Entre 2002 y 2009, Colombia fue el campeón latinoamericano de la inversión. Medida como porcentaje de la producción total, la inversión en Colombia creció 50%. En la región como un todo, creció a una tasa mucho menor, cercana a 20%. Pero la inversión no es un fin en sí mismo. La confianza de los inversionistas sólo importa si contribuye al bienestar de la gente, al crecimiento económico y al aumento del empleo. Durante la era Uribe, el crecimiento promedio anual de la economía apenas superará el 4%, una tasa similar a la observada en los países grandes de América Latina, pero dos puntos por debajo a la observada en Perú, el país de mejor desempeño durante la última década. En los últimos años, el crecimiento económico fue aceptable, no deficiente pero tampoco excepcional. Colombia, eso sí, recuperó su medianía histórica, su mediocridad tradicional.
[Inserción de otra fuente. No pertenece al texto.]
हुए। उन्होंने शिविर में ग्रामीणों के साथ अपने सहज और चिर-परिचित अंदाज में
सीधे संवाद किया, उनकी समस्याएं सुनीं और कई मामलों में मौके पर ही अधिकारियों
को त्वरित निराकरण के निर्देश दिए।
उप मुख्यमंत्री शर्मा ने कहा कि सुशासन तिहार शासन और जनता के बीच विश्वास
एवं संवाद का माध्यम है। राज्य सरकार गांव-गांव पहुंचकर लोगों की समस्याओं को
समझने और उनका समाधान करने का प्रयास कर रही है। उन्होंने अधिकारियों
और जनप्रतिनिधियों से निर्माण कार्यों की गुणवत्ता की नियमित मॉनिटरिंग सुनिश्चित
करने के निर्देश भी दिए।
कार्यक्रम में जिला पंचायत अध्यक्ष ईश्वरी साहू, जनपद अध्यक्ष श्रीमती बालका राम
Colombia es actualmente el campeón del desempleo en la región, un honor nada honorífico. De los países grandes de América Latina, Colombia es el único que aún presenta una tasa de desempleo de más de dos dígitos. En 2002, la tasa de desempleo estaba 2,5 puntos porcentuales por encima de la tasa promedio de las siete mayores economías de la región. En 2009, estaba ya 3,0 puntos por encima. En términos relativos, la situación del empleo empeoró durante la era Uribe. La pobreza disminuyó menos rápidamente que en la región, un resultado previsible dados el similar crecimiento y el mayor desempleo observados en el país. En la totalidad de los países latinoamericanos, 32 millones de personas (6% de la población total) salieron de la pobreza entre 2002 y 2009. En Colombia lo hicieron 1,7 millones de personas, aproximadamente 4% del total de la población. En términos relativos, también nos rajamos en reducción de la pobreza. Avanzamos, sí, pero a un ritmo menor, mucho menor podríamos decir.
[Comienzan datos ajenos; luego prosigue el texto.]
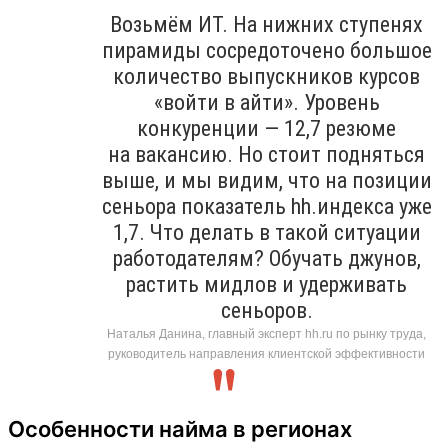
Возьмём ИТ. На нижних ступенях
пирамиды сосредоточено большое
количество выпускников курсов
«войти в айти». Уровень
конкуренции — 12,7 резюме
на вакансию. Но стоит подняться
выше, и мы видим, что на позиции
сеньора показатель hh.индекса уже
1,7. Что делать в такой ситуации
работодателям? Обучать джунов,
растить мидлов и удерживать
сеньоров.
Наталья Данина, главный эксперт hh.ru по рынку труда,
руководитель направления клиентской эффективности
Особенности найма в регионах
Pero el peor resultado social de los últimos años, el más preocupante y nocivo, ha sido la creciente división de la sociedad colombiana en dos partes, una que disfruta de los beneficios de la inversión y la modernización de la economía, y otra que debe resignarse a la informalidad y contentarse con los subsidios estatales, el único instrumento de cohesión social. La informalidad laboral, esto es, la exclusión de más de la mitad de la población de la economía moderna, ha contribuido a la perpetuación de unos niveles muy altos, inaceptables en cierto sentido, de desigualdad del ingreso. En suma, durante los últimos ocho años tuvimos, en términos relativos, mayor inversión, igual crecimiento, más desempleo y más pobreza. Finalmente, los subsidios no impidieron, no pueden hacerlo, la exclusión económica asociada con la informalidad laboral, con la desaparición del empleo para amplios sectores de la población.